More sounds from the kitchen: a rustle and scrape.
Emma’s upstairs. He remembers what she told them the night of the fire:
Danner says it will be worse next time. She says something bad is going to happen.
Henry rolls off the couch in slow motion, blanket tangling his legs like a man trapped in a cocoon. He frees himself, then crawls along the floor toward the kitchen.
He’s crouched, there in the dark, fingers on the Mexican tile floor, cool and rough. He waits. No sound. He has a clear view of the sink, stove, and fridge. No one’s there. The other half of the kitchen, the table and pantry, are blocked from view by the breakfast bar.
Behind him, a man murmurs about a tropical front.
Henry reaches up, feels along the wall behind him, fingers finding the switch. In one swift movement, he stands, flipping it.
The kitchen explodes with light.
Henry screams.
There, at the table, tucked neatly into a chair, is the Danner doll, staring at him, smiling with her stitched red mouth, ugly as a scar.
“Daddy?” Emma calls down from the top of the stairs. Shit. He woke her.
“Sorry, hon,” Henry yells up, not taking his eyes off the doll. “It’s just me. I stubbed my toe. Go on back to bed.”

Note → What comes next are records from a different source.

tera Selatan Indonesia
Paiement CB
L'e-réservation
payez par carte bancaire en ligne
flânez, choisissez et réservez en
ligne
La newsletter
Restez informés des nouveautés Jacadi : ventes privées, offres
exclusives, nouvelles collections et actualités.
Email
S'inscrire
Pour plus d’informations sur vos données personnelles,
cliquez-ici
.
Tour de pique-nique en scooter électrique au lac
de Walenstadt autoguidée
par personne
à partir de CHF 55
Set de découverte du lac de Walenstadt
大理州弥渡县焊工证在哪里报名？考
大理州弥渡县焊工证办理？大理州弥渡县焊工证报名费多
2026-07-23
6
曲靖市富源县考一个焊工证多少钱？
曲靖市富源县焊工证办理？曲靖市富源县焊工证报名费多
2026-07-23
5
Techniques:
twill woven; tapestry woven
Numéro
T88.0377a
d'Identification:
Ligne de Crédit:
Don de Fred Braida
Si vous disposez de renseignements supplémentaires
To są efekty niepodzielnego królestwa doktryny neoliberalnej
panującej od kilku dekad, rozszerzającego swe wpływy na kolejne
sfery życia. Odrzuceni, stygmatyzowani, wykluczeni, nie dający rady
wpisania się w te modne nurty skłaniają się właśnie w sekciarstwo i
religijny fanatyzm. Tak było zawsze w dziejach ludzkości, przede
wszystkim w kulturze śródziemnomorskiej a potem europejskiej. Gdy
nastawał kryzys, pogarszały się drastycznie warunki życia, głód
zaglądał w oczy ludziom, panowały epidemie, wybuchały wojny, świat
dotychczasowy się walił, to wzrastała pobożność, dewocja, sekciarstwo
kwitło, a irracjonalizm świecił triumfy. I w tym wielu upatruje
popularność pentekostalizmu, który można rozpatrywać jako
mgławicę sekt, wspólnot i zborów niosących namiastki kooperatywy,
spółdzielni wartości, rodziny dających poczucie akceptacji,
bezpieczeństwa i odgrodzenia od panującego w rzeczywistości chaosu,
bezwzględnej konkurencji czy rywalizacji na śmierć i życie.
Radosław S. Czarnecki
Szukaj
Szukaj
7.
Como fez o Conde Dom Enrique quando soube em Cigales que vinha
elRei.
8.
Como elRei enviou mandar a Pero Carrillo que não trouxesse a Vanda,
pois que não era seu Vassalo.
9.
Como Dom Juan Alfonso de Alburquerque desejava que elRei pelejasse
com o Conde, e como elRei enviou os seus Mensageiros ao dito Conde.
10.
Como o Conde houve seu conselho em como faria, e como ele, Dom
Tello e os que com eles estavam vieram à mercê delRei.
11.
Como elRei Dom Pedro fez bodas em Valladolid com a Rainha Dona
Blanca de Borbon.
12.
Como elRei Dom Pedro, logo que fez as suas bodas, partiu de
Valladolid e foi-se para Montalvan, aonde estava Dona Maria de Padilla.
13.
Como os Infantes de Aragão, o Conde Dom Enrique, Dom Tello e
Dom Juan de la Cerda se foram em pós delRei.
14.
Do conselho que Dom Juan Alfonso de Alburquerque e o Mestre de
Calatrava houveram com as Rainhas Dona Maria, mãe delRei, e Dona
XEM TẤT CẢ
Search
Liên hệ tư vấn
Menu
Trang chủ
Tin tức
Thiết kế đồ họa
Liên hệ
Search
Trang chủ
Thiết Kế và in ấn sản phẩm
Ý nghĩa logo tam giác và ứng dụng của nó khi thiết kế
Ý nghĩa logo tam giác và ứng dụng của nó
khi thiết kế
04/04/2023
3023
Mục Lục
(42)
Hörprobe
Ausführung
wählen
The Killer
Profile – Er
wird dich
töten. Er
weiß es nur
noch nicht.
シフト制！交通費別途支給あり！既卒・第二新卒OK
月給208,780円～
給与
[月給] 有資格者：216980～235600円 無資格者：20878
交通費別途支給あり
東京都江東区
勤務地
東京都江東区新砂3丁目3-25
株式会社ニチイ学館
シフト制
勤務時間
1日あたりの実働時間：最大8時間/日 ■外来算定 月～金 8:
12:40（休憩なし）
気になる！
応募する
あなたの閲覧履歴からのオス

He waits a minute, hears the upstairs toilet flush. The water runs, then the sound of Emma’s bedroom door being closed.
He and Danner have locked eyes, both holding statue still.
“I’ve had about enough of you,” he tells it.
He pulls back the chair and lifts the doll, reaching under its armpits so that his arms circle its chest. It’s heavy as a bag of cement, a good eighty or ninety pounds at least. Damn sand. What kind of crazy idea was that?
He drags the doll to the broom closet and dumps her there next to the empty buckets, mops, and brooms. Pushing her legs in with his foot, he closes the door. Then, knowing it’s foolish, he grabs a ladder-back kitchen chair and wedges it against the door, under the knob.
“That should hold you,” he says to the closed door.
Inside, something shifts. A broom falls over, maybe, and there’s one loud knock against the inside of the door, then nothing.